I time the boarding music. It takes five minutes to loop. I got on this flight at about 6.45pm; it’s now 7.25pm, and so I’ve heard it eight times in its entirety. It reminds me of working in commercial radio and playing the same songs in my 9am hour that I did three hours previously, and being required to “sell” the music just as fervently as I had at 6am. That don’t impress me much, I’d back-announce. That’s a song from Shania Twain, rather than a comment on the music policy.
I endure the funny flight video again. I assume the two stars of the film (who are British) are famous? I guess they might be. It isn’t designed for watching four times in three days.
The FAs on this 14 hour flight are totally different in attitude from the ones I had on the 14 hour flight here. Perhaps it’s a time of day thing, but they’re super keen to help and to offer drinks, food and everything else. Instead of asking open-ended questions about when you want dinner and breakfast, they make suggestions. “Shall I give you breakfast about one and a half hours from when we land?” is much less anxiety-inducing than “When do you want breakfast?”
Surprisingly, the Qatari catering doesn’t seem to be quite as good as the Brisbane catering. I have the vegetarian dumplings, which aren’t too good. But I sleep well, aided by the absence of excited six year-olds, and have an omelette for breakfast.

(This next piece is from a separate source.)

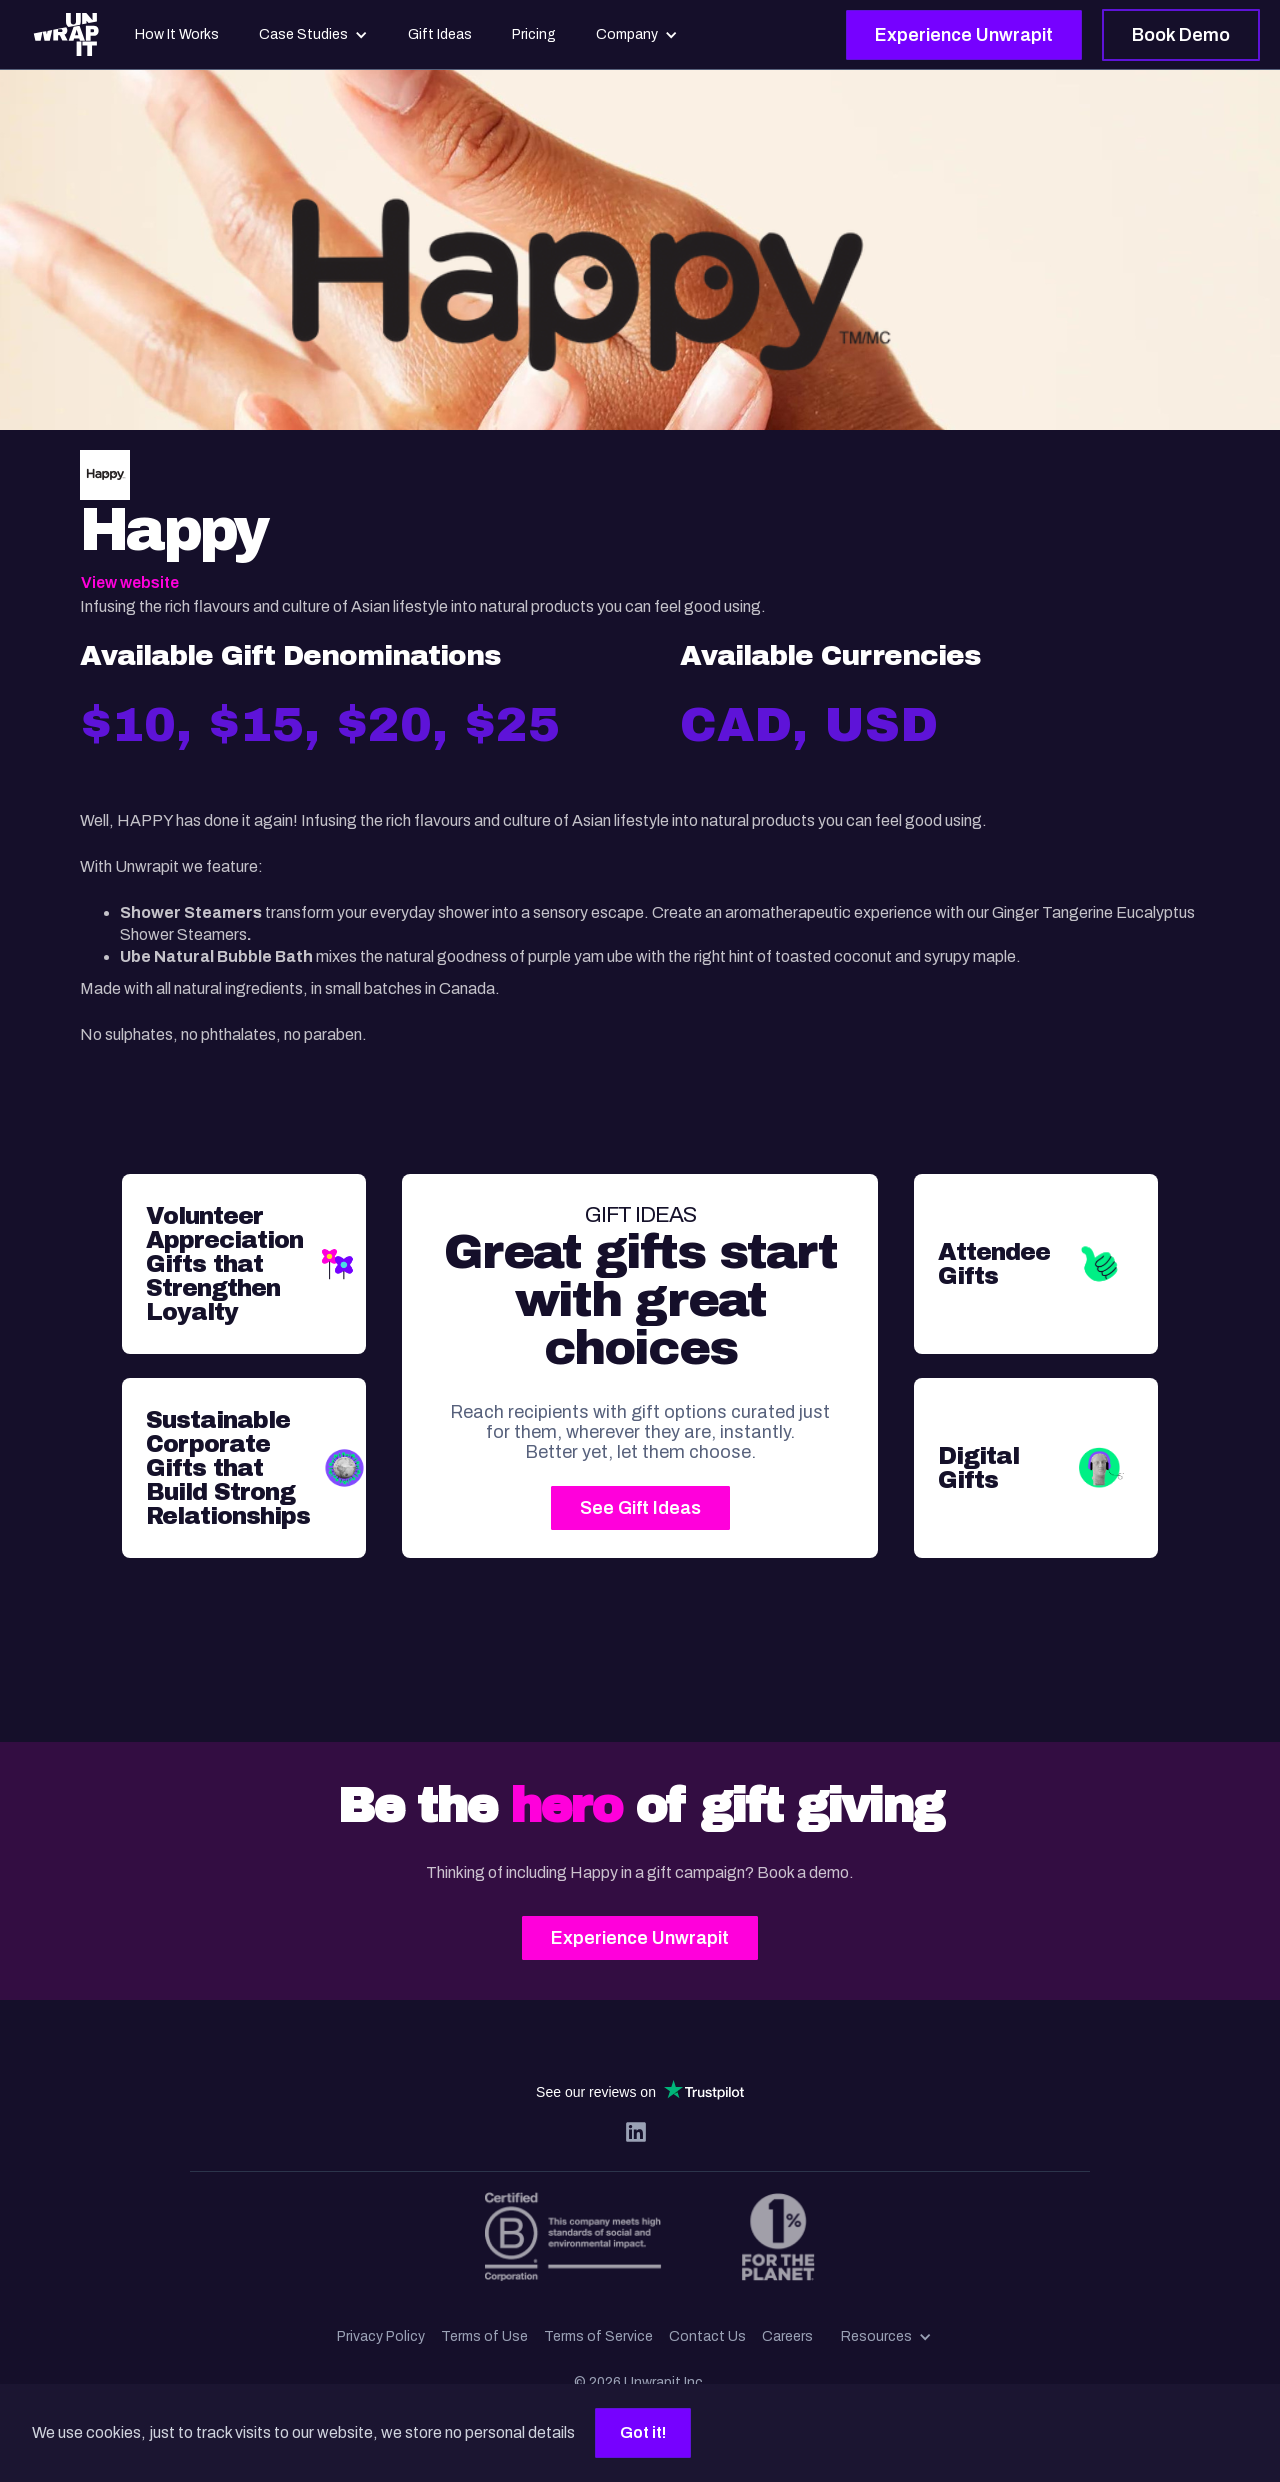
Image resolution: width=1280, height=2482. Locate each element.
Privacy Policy (381, 2336)
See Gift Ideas (640, 1508)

It’s slightly odd in temperature — it’s hot, except for both ends which are cold.
An hour’s worth of free wifi is fun to talk to my family before I land, and to follow my flight’s progress on Flight Radar 24. Seems that my little scanner is still doing its job, as we take a slight detour to land over the sea, rather than the land.
That wifi, by the way, could have cost (US)$10 for the fourteen hour flight. I know that Qantas is waiting for a new, better, satellite system to become operational before it implements it; but it’s beginning to be a gaping hole in Qantas’s service.
All-in, a pleasant trip: but curiously lonely in a Suite by yourself, and an odd culture clash from an international crew. It’s good to be home.